Je me souviens encore, il y a presque un an maintenant, lorsque revenant d'Espagne j'ai appris avec une semaine de retard la mort de Julien Gracq : le vague sourire que m'arrachait régulièrement la pensée "encore un qui va finir centenaire" n'avait alors plus de raison d'être. Il me restait bien sûr l'essentiel, de beaux souvenirs de lecture, les amitiés empoisonnées et noires d'Au château d'Argol, les paysages mélancoliques, en voie de désagrégation, les complots raffinés qui hantent Le Rivage des Syrtes, et toutes ces phrases suffusées de poésie surréaliste.

André Breton détestait le roman : il y a dans le premier Manifeste du Surréalisme une célèbre critique, aussi féroce qu'injuste, d'une description de Dostoïevski. Pourtant, cette haine ne l'a pas empêché, dès sa parution en 1939, d'être enchanté par Au château d'Argol et d'écrire aussitôt à l'auteur encore parfaitement inconnu pour lui faire part de son admiration.
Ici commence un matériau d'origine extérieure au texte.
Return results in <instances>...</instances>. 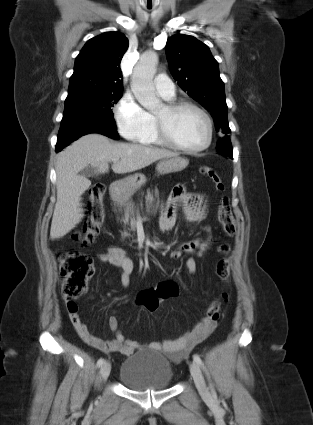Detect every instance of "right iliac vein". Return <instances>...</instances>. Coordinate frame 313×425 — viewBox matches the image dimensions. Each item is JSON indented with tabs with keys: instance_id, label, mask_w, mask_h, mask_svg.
<instances>
[{
	"instance_id": "right-iliac-vein-1",
	"label": "right iliac vein",
	"mask_w": 313,
	"mask_h": 425,
	"mask_svg": "<svg viewBox=\"0 0 313 425\" xmlns=\"http://www.w3.org/2000/svg\"><path fill=\"white\" fill-rule=\"evenodd\" d=\"M111 371V364L107 361L104 362V364L101 366L100 369V376L102 380H106L110 374Z\"/></svg>"
}]
</instances>
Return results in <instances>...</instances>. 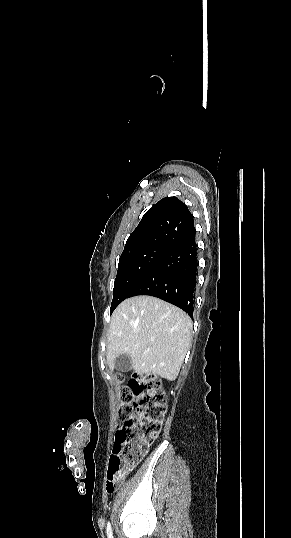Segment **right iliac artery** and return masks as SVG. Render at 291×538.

Lorsque quelques mois plus tard il est mobilisé et envoyé comme officier médical sur un terrain d'aviation à Poitiers, Breton n'emporte que quelques livres : Rimbaud et Au château d'Argol. Suivit une amitié fidèle et constante de vingt-sept ans.

Combien valent sur le marché les souvenirs de ces vingt-sept années? On le sait depuis hier : 75.000 euros. C'est le prix qu'a atteint l'ensemble des lettres et cartes postales de Breton à Gracq, préempté par la Bibliothèque Doucet, pour le plus grand dépit du collectionneur anonyme qui convoitait le lot majeur de la vente d'hier. Dans les murs de Doucet tout ça ira rejoindre les lettres de Gracq à Breton qui s'y trouvent déjà, mais dont il nous est encore interdit de connaître le contenu jusqu'en 2026.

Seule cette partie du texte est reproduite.